--- The input ---
┄┄┄┄┄┄┄┄┄┄┄┄┄┄┄┄┄┄┄┄
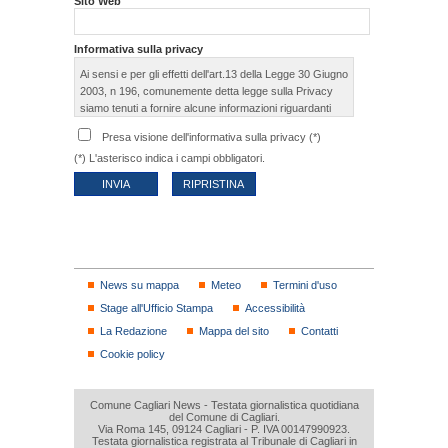
Sito Web
Informativa sulla privacy
Ai sensi e per gli effetti dell'art.13 della Legge 30 Giugno
2003, n 196, comunemente detta legge sulla Privacy
siamo tenuti a fornire alcune informazioni riguardanti
l'utilizzo dei Vostri dati personali. A seguito della
Presa visione dell'informativa sulla privacy (*)
compilazione del seguente questionario la scrivente
(*) L'asterisco indica i campi obbligatori.
Società è in possesso di dati a Voi relativi.
Questi dati saranno utilizzati per fini promozionali e
statistici.
L'eventuale rifiuto a fornirli determinerà l'impossibilità a
fornire una risposta alla Vostra domanda.
News su mappa
Meteo
Termini d'uso
I dati verranno trattati in forma scritta e/o su supporto
Stage all'Ufficio Stampa
Accessibilità
magnetico, elettronico o telematico.
La Redazione
Mappa del sito
Contatti
Titolare del trattamento dei dati:
Cookie policy
Ufficio Stampa Cagliari
Testata giornalistica quotidiana del Comune di Cagliari.
Via Roma, 145
Comune Cagliari News - Testata giornalistica quotidiana
09124 Cagliari (Italia)
del Comune di Cagliari.
Via Roma 145, 09124 Cagliari - P. IVA 00147990923.
P. IVA 00147990923.
Testata giornalistica registrata al Tribunale di Cagliari in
┄┄┄┄┄┄┄┄┄┄┄┄┄┄┄┄┄┄┄┄
--- Aim of the exercise ---
Your copy should match the listing exactly, apart from the pictures it leaves out.

--- Reply ---
Sito Web
Informativa sulla privacy
Ai sensi e per gli effetti dell'art.13 della Legge 30 Giugno
2003, n 196, comunemente detta legge sulla Privacy
siamo tenuti a fornire alcune informazioni riguardanti
l'utilizzo dei Vostri dati personali. A seguito della
Presa visione dell'informativa sulla privacy (*)
compilazione del seguente questionario la scrivente
(*) L'asterisco indica i campi obbligatori.
Società è in possesso di dati a Voi relativi.
Questi dati saranno utilizzati per fini promozionali e
statistici.
L'eventuale rifiuto a fornirli determinerà l'impossibilità a
fornire una risposta alla Vostra domanda.
News su mappa
Meteo
Termini d'uso
I dati verranno trattati in forma scritta e/o su supporto
Stage all'Ufficio Stampa
Accessibilità
magnetico, elettronico o telematico.
La Redazione
Mappa del sito
Contatti
Titolare del trattamento dei dati:
Cookie policy
Ufficio Stampa Cagliari
Testata giornalistica quotidiana del Comune di Cagliari.
Via Roma, 145
Comune Cagliari News - Testata giornalistica quotidiana
09124 Cagliari (Italia)
del Comune di Cagliari.
Via Roma 145, 09124 Cagliari - P. IVA 00147990923.
P. IVA 00147990923.
Testata giornalistica registrata al Tribunale di Cagliari in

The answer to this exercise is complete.